Each entry that follows should be given again word for word; please leave out its pictures.

>>

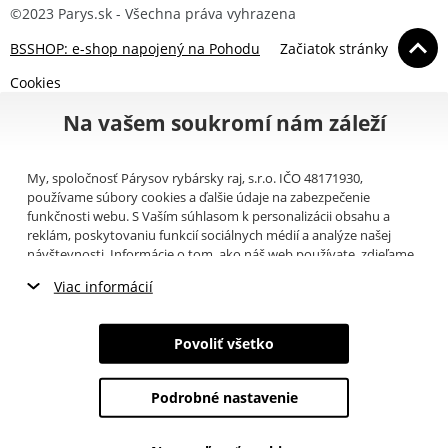
©2023 Parys.sk - Všechna práva vyhrazena
BSSHOP: e-shop napojený na Pohodu
Začiatok stránky
Cookies
Na vašem soukromí nám záleží
My, spoločnosť Párysov rybársky raj, s.r.o. IČO 48171930,
používame súbory cookies a ďalšie údaje na zabezpečenie
funkčnosti webu. S Vaším súhlasom k personalizácii obsahu a
reklám, poskytovaniu funkcií sociálnych médií a analýze našej
návštevnosti. Informácie o tom, ako náš web používate, zdieľame
so svojimi partnermi pre sociálne médiá, inzerciu a analýzy
Viac informácií
(napríklad Google).
Tu
si môžete prečítať, ako tieto informácie
Google používa. Partneri tieto údaje môžu kombinovať s ďalšími
Nevyhnutné cookies
informáciami, ktoré ste im poskytli alebo ktoré získali v dôsledku
Povoliť všetko
toho, že používate ich služby. Tieto údaje zahŕňajú cookies, dáta z
Marketingové cookies
ďalších úložísk, IP adresu a ďalšie informácie spojené s prezeraním
webu. Svoj súhlas so spracovaním cookies môžete odvolať
tu
.
Podrobné nastavenie
Analytické cookies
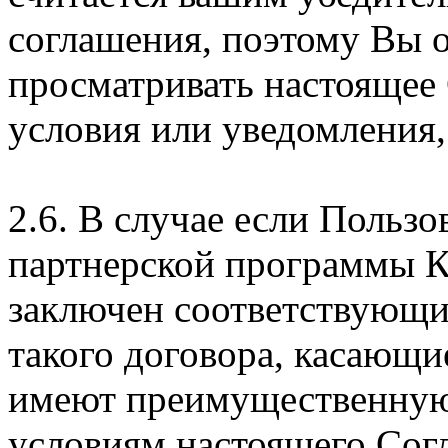
соглашения, поэтому Вы 
просматривать настоящее
условия или уведомления,
2.6. В случае если Пользо
партнерской программы 
заключен соответствующи
такого договора, касающи
имеют преимущественную
условиям настоящего Сог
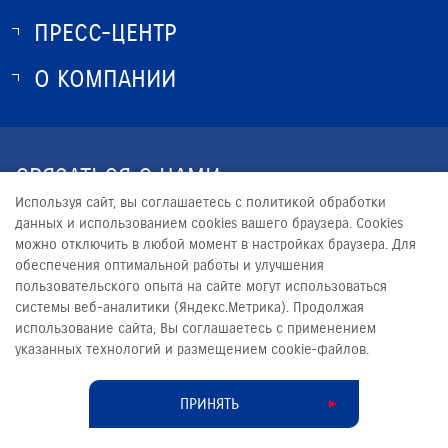
ПРЕСС-ЦЕНТР
О SUZUKI
ИСТОРИЯ SUZUKI
О КОМПАНИИ
НОВОСТИ
ПРОГРАММА ЛОЯЛЬНОСТИ
О КОМПАНИИ
КОНТАКТЫ
СВЯЗАТЬСЯ С НАМИ
ЮРИДИЧЕСКАЯ ИНФОРМАЦИЯ
Используя сайт, вы соглашаетесь с политикой обработки
+7 (4012) 56-55-56
данных и использованием cookies вашего браузера. Cookies
можно отключить в любой момент в настройках браузера. Для
SALES@SUZUKI39.COM
обеспечения оптимальной работы и улучшения
пользовательского опыта на сайте могут использоваться
системы веб-аналитики (Яндекс.Метрика). Продолжая
использование сайта, Вы соглашаетесь с применением
указанных технологий и размещением cookie-файлов.
© 2026
ЮКИ МОТОРС
Сделано в ПЕРКС
ПРИНЯТЬ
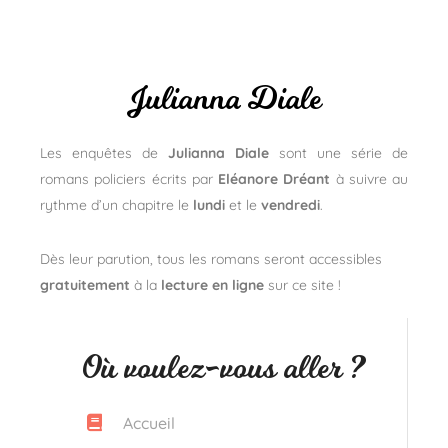
Julianna Diale
Les enquêtes de
Julianna Diale
sont une série de
romans policiers écrits par
Eléanore Dréant
à suivre au
rythme d’un chapitre le
lundi
et le
vendredi
.
Dès leur parution, tous les romans seront accessibles
gratuitement
à la
lecture en ligne
sur ce site !
Où voulez-vous aller ?
Accueil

<<

- **Written solution**
©2023 Parys.sk - Všechna práva vyhrazena
BSSHOP: e-shop napojený na Pohodu
Začiatok stránky
Cookies
Na vašem soukromí nám záleží
My, spoločnosť Párysov rybársky raj, s.r.o. IČO 48171930,
používame súbory cookies a ďalšie údaje na zabezpečenie
funkčnosti webu. S Vaším súhlasom k personalizácii obsahu a
reklám, poskytovaniu funkcií sociálnych médií a analýze našej
návštevnosti. Informácie o tom, ako náš web používate, zdieľame
so svojimi partnermi pre sociálne médiá, inzerciu a analýzy
Viac informácií
(napríklad Google).
Tu
si môžete prečítať, ako tieto informácie
Google používa. Partneri tieto údaje môžu kombinovať s ďalšími
Nevyhnutné cookies
informáciami, ktoré ste im poskytli alebo ktoré získali v dôsledku
Povoliť všetko
toho, že používate ich služby. Tieto údaje zahŕňajú cookies, dáta z
Marketingové cookies
ďalších úložísk, IP adresu a ďalšie informácie spojené s prezeraním
webu. Svoj súhlas so spracovaním cookies môžete odvolať
tu
.
Podrobné nastavenie
Analytické cookies
соглашения, поэтому Вы 
просматривать настоящее
условия или уведомления,
2.6. В случае если Пользо
партнерской программы 
заключен соответствующи
такого договора, касающи
имеют преимущественную
условиям настоящего Сог
ПРЕСС-ЦЕНТР
О SUZUKI
ИСТОРИЯ SUZUKI
О КОМПАНИИ
НОВОСТИ
ПРОГРАММА ЛОЯЛЬНОСТИ
О КОМПАНИИ
КОНТАКТЫ
СВЯЗАТЬСЯ С НАМИ
ЮРИДИЧЕСКАЯ ИНФОРМАЦИЯ
Используя сайт, вы соглашаетесь с политикой обработки
+7 (4012) 56-55-56
данных и использованием cookies вашего браузера. Cookies
можно отключить в любой момент в настройках браузера. Для
SALES@SUZUKI39.COM
обеспечения оптимальной работы и улучшения
пользовательского опыта на сайте могут использоваться
системы веб-аналитики (Яндекс.Метрика). Продолжая
использование сайта, Вы соглашаетесь с применением
указанных технологий и размещением cookie-файлов.
© 2026
ЮКИ МОТОРС
Сделано в ПЕРКС
ПРИНЯТЬ
Julianna Diale
Les enquêtes de
Julianna Diale
sont une série de
romans policiers écrits par
Eléanore Dréant
à suivre au
rythme d’un chapitre le
lundi
et le
vendredi
.
Dès leur parution, tous les romans seront accessibles
gratuitement
à la
lecture en ligne
sur ce site !
Où voulez-vous aller ?
Accueil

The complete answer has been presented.